Earlier this year, Apple made it abundantly clear that it would start removing apps that were outdated, abandoned or didn't meet latest App Store guidelines. The company is vigorously fulfilling its promise by starting to remove a barrage of apps in October.

If Your App Has Been Abandoned, Hasn't Been Updated, Apple Will Remove it

If you take a stroll through the App Store, you'll bump into all sorts of apps and games. Many of those apps and games have been there for a long, long time, and abandoned by their developers for one reason or the other. This in turn means majority of the users will bump into subpar software that doesn't fall in line with Apple's latest App Store guidelines. So how does Apple overcome such a problem? By removing the piece of software altogether, of course.

Earlier this year Apple made a promise it would start removing all those apps and games that haven't been updated lately by their developers to follow the new App Store guidelines. Staying true to its promise, Apple removed more than 47,300 apps from the App Store alone in October (last month). Now, the interesting thing to note here is that Apple removes apps on a regular basis every month, with an average of about 14,000. But last month's figure tops the chart for being 3.4 times higher. This shows Apple is extremely serious when it comes to assuring quality to the end user.

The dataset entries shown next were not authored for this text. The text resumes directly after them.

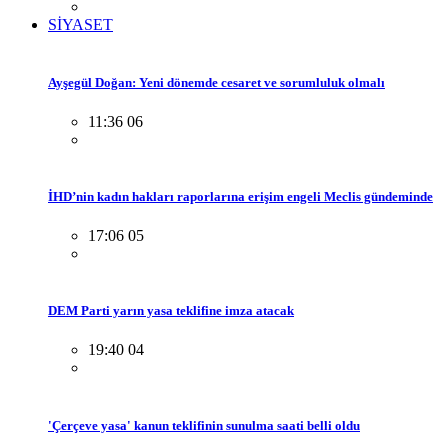
SİYASET
Ayşegül Doğan: Yeni dönemde cesaret ve sorumluluk olmalı
11:36 06
İHD’nin kadın hakları raporlarına erişim engeli Meclis gündeminde
17:06 05
DEM Parti yarın yasa teklifine imza atacak
19:40 04
'Çerçeve yasa' kanun teklifinin sunulma saati belli oldu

If you break down which category saw the most deletions, it shouldn't be surprised games topped the list. 28% of the total apps deleted last month were games, followed by Entertainment, Education, Books and Lifestyle. The rest of the categories saw the least amount of deletions, surprisingly.

Given how Apple has kicked off its mass spring cleaning just last month, it's likely this process will carry forward at a rampant pace. Hence if your favorite 'old' app disappears all of a sudden for no apparent reason, then don't be surprised at all. It's best to blame the developer for not taking proper measures to keep the app or game up to date, keeping things in-line with Apple's guidelines.

I sincerely hope developers take necessary actions to update their apps and follow the latest guidelines. At the end of the day it's the consumer that suffers from negligence of someone else. If a developer has left its software alone in the dust, it's a good practice to inform the users about it as well, rather than keeping things in the dark.